3.5-liter SOHC 32-valve V-6
Horsepower: 310 hp @ 6500 rpm
Torque: 272 lb-ft @ 4500 rpm
Transmission: 6-speed automatic
Drive: Front-wheel

L x W x H:
196.1 x 74.4 x 57.7 inches
Legroom F/R: 42.3/38.8 inches
Headroom F/R: 37.6/36.9 inches
Cargo capacity: 15.3 cubic feet (15.1 cu. ft. with Krell Audio and Advance packages)
Curb weight: 3997 lb
EPA rating (city/highway): 20/31 mpg

Acura has a cool Virtual Tour iPad app for the RLX on iTunes:
This is such a boring car.  Acura needs a new design team, that grille is still very ugly.  Only a fool would buy this car. 
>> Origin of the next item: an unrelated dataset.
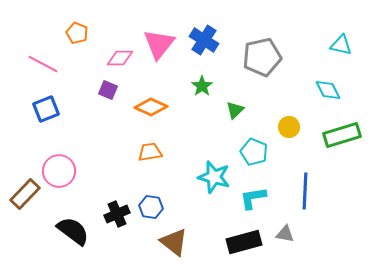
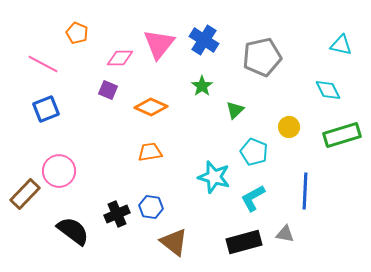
cyan L-shape: rotated 20 degrees counterclockwise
swing and a huge miss Acura.. this is your flagship? Yuck!
Uncle Stabby
Another massive visual yawn from Acura. At least the hideous, steel Kraken beak styling theme is being subdued somewhat, but now the cars just look generic and derivative. Squashed 7-series anyone?. Maybe they can hire Schreyer away from Kia . . .
Gary Craig
A Luxo Civic,with 150HP for $30,000! I think not.
When will Honda get it? They are behind the times. No one is willing to spend this kind of money for a front drive V6. Audi barely gets the point, but they're trying. The 300, Charger, or Genesis are much better alternatives for this kind of money. And it looks like the expensive Civic clone they now have. Acura needs to fire current designers and start anew.
Derek Maynard
Those LED headlights look really strange. Another lukewarm, boring product from Acura...yawn.
Mattso Samsonite
The people that worked on the pre-refresh Civic must have been transferred to this project. Boooring.
"After nine years, Acura has replaced the front-wheel-drive RL with another FWD luxury flagship"Um, Todd?  The RL hasn't been FWD in all of those nine years.  Remember Super Handling All-Wheel Drive which made its debut on the 2005 RL and introduced torque vectoring to the world?   Surely you have at least made fun of the name in some previous Acura review.
Lee Klein
To me, this is competent mediocrity in the Asian luxury market. I don 't know if that's a good or bad thing, but this is a huge demographic. It should do fine.
Miles Krasic
You can make fun of Acura, but they will last. I have a 2005 TL with 112,000 and it still drives with flying colors.
Automobile Magazine
But Eric, doesn't it seem out of character (and out of the realm of possibility) for this to happen? Keep in mind that Acura/Honda has neither an RWD platform nor a V-8 engine lying around--and the expense of creating one of each would be massive. -BT
Joe Lussier
They make useful vehicles, but a far as styling, not a single Acura makes me want to buy one, save the NSX, of course. I would buy a Fusion before I bought this car.
Will Prada Humiliti Bledsoe
Im glad its still around...luv it. We'd buy one.
Eric Banks
Honda needs to get rid of their luxury division if this is the best they can do. It's 2013 and they still don't have a V8 rear wheel/ all wheel drive luxury sedan.
Ben Doolittle
Epic sad face in the passenger side interior...
Dikela Dee Ngaleka
Looks good to me.. Features are great too
Frankiko Ly
Still the same old front grille..lazy!
Pete Colombus
clown car
Clarence Rogers
Still looks like a ten year old Accord. Damned shame how they've squandered what little brand equity they had left.
Dammy Onafowokan
They need to fire their entire "styling" dept. and kidnap the guys from Audi.
I have a TSX with 1888888 miles and it still runs smooth.
who buys v8 except old fat americans? euro cars are downsizing to v6 or 4 with turbo and so is everyone else. I don't like paying for gas to support middle east.